A Google AI model will be facing General Data Protection Regulation (GDPR) scrutiny as the Irish DPC questions its transfers of personal data across multiple borders.
The Irish Data Protection Commission (DPC) has announced that Google’s Pathways Language Model 2 (PaLM 2) will be subject to a cross-border statutory inquiry under Article 35 of the GDPR, which stipulates that new technologies that process EU user data may be required to submit a Data Protection Impact Assessment (DPIA) if there is a possibility of “high” risk to the rights and freedoms of individuals in the bloc.
“Foundational” Google AI model may have skipped a required GDPR step
PaLM 2 is the core of a family of LLMs that drive Google’s language, math and reasoning AI products. This model focuses more on facts and research, as opposed to Google AI model LaMDA which is intended to simulate natural conversations.
Article 35 of the GDPR stipulates that a DPIA is required when personal data is processed in more than one member state, or is likely to impact citizens in multiple member states. There is an extra impetus on new and relatively untested technologies that have the potential to impact rights and freedoms, with the assessment centered on demonstrating that any data processing is “necessary and proportionate” and ensuring that required safeguards are in place.
A spokesperson for Google said that the company takes its GDPR obligations seriously, and will cooperate with the DPC to answer their questions. Google is fresh off a loss in the Court of Justice of the European Union, which decided to throw out its appeal of a 2.42 billion euro fine assessed for discriminatory and unfair practices in its price comparison shopping service.
Google AI model among many limited in use of EU data
Many of the major players in the AI space are backing out of training in the EU, primarily due to GDPR regulations and uncertainty about penalties. Elon Musk’s X has already headed off a potential court case by making promises to strictly limit the use of EU citizen data to train its own AI, and Meta announced several months ago that it is indefinitely pausing AI training in the bloc and will delay the regional launch of Meta AI.
But user data is not the only concern causing big tech firms to shy away from the EU. Separate from the DPC’s action against the Google AI model, Irish media regulator Coimisiún na Meán warned Google-owned YouTube and several other major social media companies that they are facing potential investigation for compliance with the Digital Services Act (DSA).

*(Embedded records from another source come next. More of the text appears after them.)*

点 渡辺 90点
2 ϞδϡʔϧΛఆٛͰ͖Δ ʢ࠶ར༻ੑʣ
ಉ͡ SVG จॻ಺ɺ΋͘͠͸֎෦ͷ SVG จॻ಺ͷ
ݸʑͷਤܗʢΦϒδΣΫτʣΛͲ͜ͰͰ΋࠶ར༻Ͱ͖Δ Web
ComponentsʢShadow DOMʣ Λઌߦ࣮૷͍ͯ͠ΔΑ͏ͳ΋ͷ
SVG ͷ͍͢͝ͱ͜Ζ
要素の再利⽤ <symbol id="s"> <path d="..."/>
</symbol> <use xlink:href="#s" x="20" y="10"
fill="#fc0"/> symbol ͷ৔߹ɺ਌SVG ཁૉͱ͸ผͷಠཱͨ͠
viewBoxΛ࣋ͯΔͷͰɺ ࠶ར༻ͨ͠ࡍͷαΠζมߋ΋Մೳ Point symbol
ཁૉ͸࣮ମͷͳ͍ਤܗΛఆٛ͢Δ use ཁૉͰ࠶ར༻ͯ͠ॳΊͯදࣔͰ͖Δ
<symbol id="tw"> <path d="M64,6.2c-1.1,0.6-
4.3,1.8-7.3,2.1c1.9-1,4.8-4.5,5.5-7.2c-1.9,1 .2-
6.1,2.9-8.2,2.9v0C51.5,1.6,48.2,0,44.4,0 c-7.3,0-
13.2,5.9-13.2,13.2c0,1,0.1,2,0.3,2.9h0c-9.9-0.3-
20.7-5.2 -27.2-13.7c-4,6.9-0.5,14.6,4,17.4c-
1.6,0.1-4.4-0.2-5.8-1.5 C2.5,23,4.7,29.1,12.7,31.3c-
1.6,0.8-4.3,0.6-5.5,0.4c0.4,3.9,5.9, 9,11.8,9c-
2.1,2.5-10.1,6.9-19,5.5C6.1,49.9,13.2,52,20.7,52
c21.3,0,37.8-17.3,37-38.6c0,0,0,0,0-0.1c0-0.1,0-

Actions against ChatGPT in the region in 2023, just a few months after the service became available to the general public, set the tone for how EU members would handle AI regulation. Italy was quick to hit the LLM pioneer with a temporary ban over concerns about its use of personal data and whether it was adequately protecting minors that might enter sensitive information. OpenAI was able to navigate out of that situation in about a month, but not before it sparked heightened scrutiny and the threat of more bans by regulators in a number of other EU countries.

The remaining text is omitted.